Our test assumes the dataset are in a specific format, for example, practicum dataset should contain a total of 5 columns in the following order: ‘city’, ‘state’, ‘country’, ‘organization’, ‘domestic or global.’ Functions including process_practicum are written with this assumption. Similarly, the research dataset should also be in a specific format (the format is shown in mockResearch.cvs and mockResearch2.xlsx file) and functions such as process_research, location are only appropriate if this assumption is met.


Our test results represent a healthy test suite with 100% test coverage. We check different kinds of possible errors within the data and test whether the dataset generated through the program meets the visualization requirement and corrects the errors. We separate every function for different adjustments, for example, for the function called location, we test whether the function correctly splits the location variable in research datasets into four variables: ‘county’, ‘city’, ‘state’, and ‘country’ and whether it validates the ‘latitude’ and ‘longitude’. If the ‘latitude’ and ‘longitude’ are pointing to a different country from the ‘location’ variable; then, approximate ‘latitude’ and ‘longitude’ based on the ‘location’ variable will replace the incorrect ‘latitude’ and ‘longitude’. If the ‘country’ matches with the ‘latitude’ and ‘longitude’, we will use the given ‘longitude’ and ‘latitude’ to fill in missing location information such as ‘city’.
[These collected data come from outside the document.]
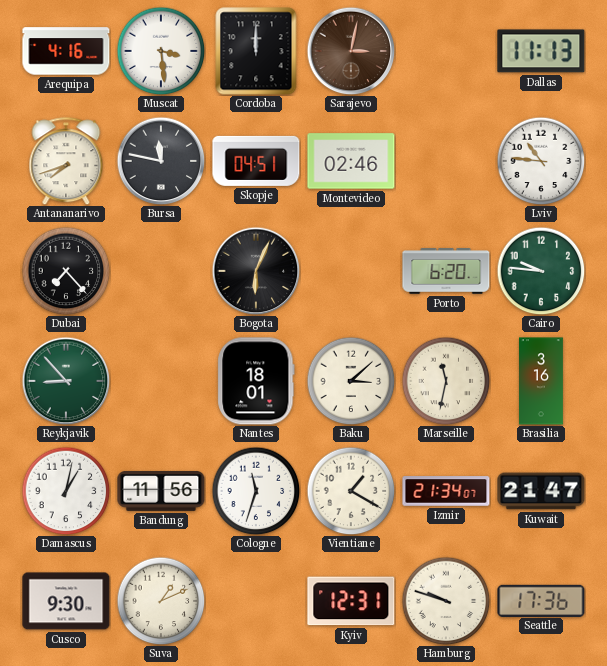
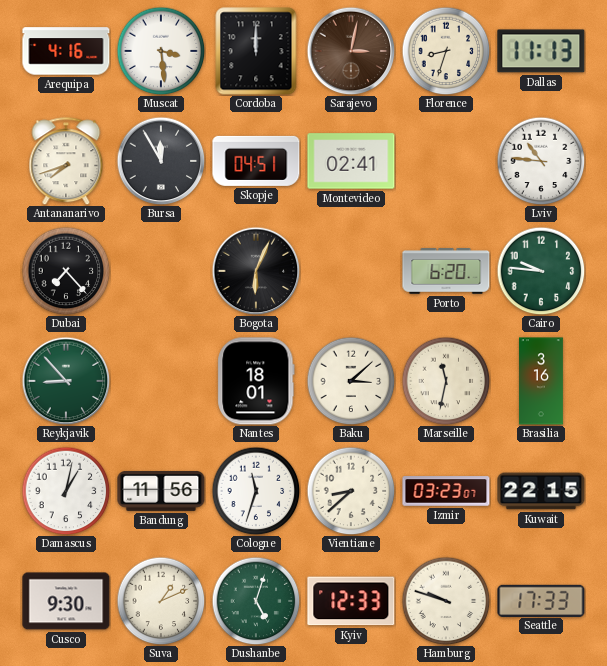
Florence: none -> 8:33
Bursa: 11:47 -> 11:55
Montevideo: 02:46 -> 02:41
Vientiane: 1:20 -> 8:38
Izmir: 21:34 -> 03:23
Kuwait: 21:47 -> 22:15
Dushanbe: none -> 5:03
Kyiv: 12:31 -> 12:33
Seattle: 17:36 -> 17:33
Data on practicum projects already contain city, state, country columns but do not have any values for latitude and longitude. Through the process_practicum function, we validate these location information; for example, if it is Orange County, North Carolina, United States, then the data is valid; if it is Orange County, North Carolina, Japan, the data is invalid and will be taken out. For the validated rows, the function fills in approximate latitude and longitude so that the project appears on the map. 


Furthermore, for all missing data, the functions imputed those values with ‘Others’, so that ‘null’ does not appear as an option on the dashboard. We also tested merging of the research datasets and practicum dataset, which generate the final dataset used for visualization.


These are the two main aspects we test, focusing on processing two different datasets: research and practicum. However, the unhealthy part is we didn’t consider all the incorrect situations, only covering the errors that existed in the datasets provided by our client. Maybe there are some more aspects that need to be cleaned, but the current processing is enough.


We believe all the python functions we wrote are worth testing, because each function is a step of cleaning data, and we must make sure all the steps are correct and the final rows and columns follow our expectation. 


The top testing priority of our code is the consistency of the location information and the geographic coordinates. Many rows have wrong coordinates. In our data visualization, we use a map to show all the projects and their distribution around the world. When a north carolina project is located in Brazil, the map can be messy. Thus, we do a lot in checking the correctness and modifying the latitude and longitude to match the country. This directly affects the appearance on Tableau, so we have several steps within the function to test this.